**Work instructions:** Return every record below exactly; leave out the images.

**Data excerpts:**
=== Begin Enclosure ===

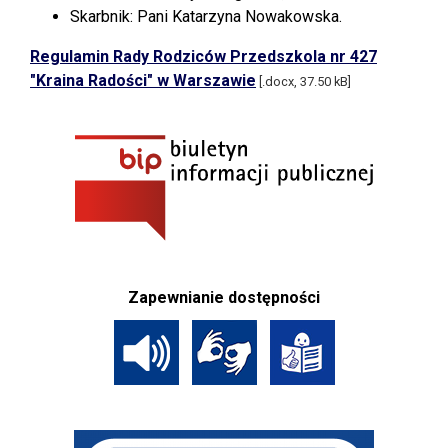
Skarbnik: Pani Katarzyna Nowakowska.
Regulamin Rady Rodziców Przedszkola nr 427
"Kraina Radości" w Warszawie
[.docx, 37.50 kB]
Zapewnianie dostępności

=== End Enclosure ===

**Response to the task:**
Skarbnik: Pani Katarzyna Nowakowska.
Regulamin Rady Rodziców Przedszkola nr 427
"Kraina Radości" w Warszawie
[.docx, 37.50 kB]
Zapewnianie dostępności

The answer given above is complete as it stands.